Because clearly 100 days into Trump there’s a big rift that’s opened up between the United States and Europe, it’s one of the major new foreign policy realities of the Trump presidency. It’s so bad, Carl Bildt tells me in this episode, that it’s even worse than the USA versus Old Europe rift over the invasion of Iraq when George W Bush was president. Europe these days is scared of what’s going on in America, its biggest ally; it’s got its own wave of nationalist populism to worry about, and it’s been increasingly worried for the last few years about Vladimir Putin and Russia to the east.

What I heard over several days of meetings on a road trip to Berlin was a lot of anxious Trumpology—how to get inside the head of this unpredictable new president – combined with a lot of Putinology. Will Trump reconcile with Russia? Will he launch a new cold war?

We talked with Carl Bildt, Sweden’s former prime minister, for this week’s Global Politico.

This is Susan Glasser. Welcome back to The Global POLITICO. I’m delighted to be here with Carl Bildt. Carl, first of all, of course, this being The Global POLITICO but still American obsessed, we have to ask you about Donald Trump and Sweden. What was the reaction to the president of the United States, apparently hate-tweeting a whole country?

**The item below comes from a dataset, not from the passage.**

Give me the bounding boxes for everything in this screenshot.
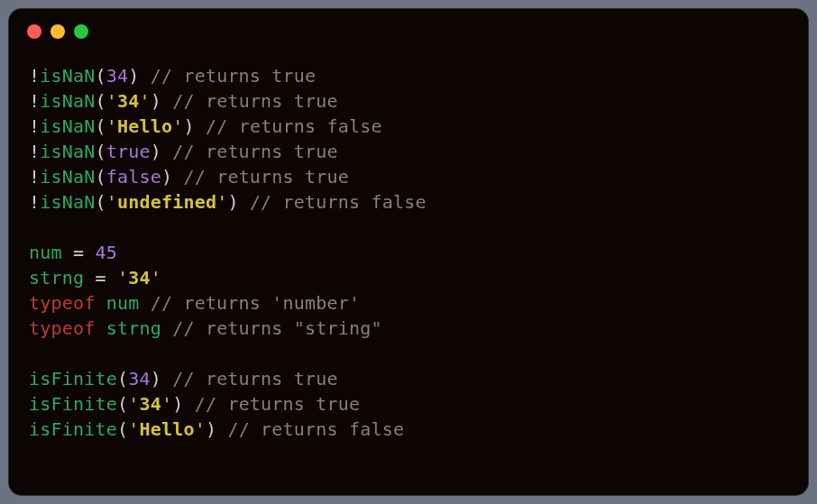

Carl Bildt: Well, people were appalled and then there was an element of sort of entertainment. They thought the man had gone bananas, the one way or the other. They couldn’t begin to understand it. But—so there was quite a big reaction to it and, of course, quite a big debate both concerning the relationships and certainly, the issues of substance that he tweeted about. But it was a somewhat unsettling thing to see the president of the United States without any factual basis whatsoever lunge out against a small country in the way that he did.

Glasser: Well, I mean, joking aside, in a way, it sort of suggests this culture clash that is happening where you have a real worldview of Donald Trump, which is so different than any politics of Sweden or of Europe more generally.

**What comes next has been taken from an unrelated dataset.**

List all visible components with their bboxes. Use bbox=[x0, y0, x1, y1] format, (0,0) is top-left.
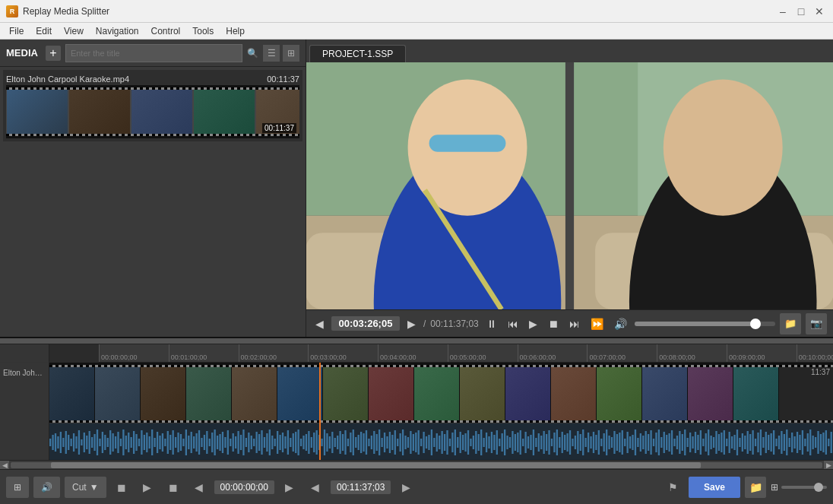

Bildt: That as well but it also illustrates the fact that we’ve been living with presidents of the United States of different sorts, different policies for ages. But we are used to the president of the United States being a person who is fairly well-informed and when the president of the United States says something, it is something of substance. It should be taken seriously.

And certainly, waking up here to a person who has sort of seen something on Fox News in this particular case and makes that the subject of the media, public insult, as a matter of fact, to a country. That is unsettling, to put it mildly. Apart from the issues of substance, which you can always discuss and the policies differences that are there. But the way of handling an issue was clearly upsetting, to put it mildly. And we have unfortunately seen a couple of other such cases as well.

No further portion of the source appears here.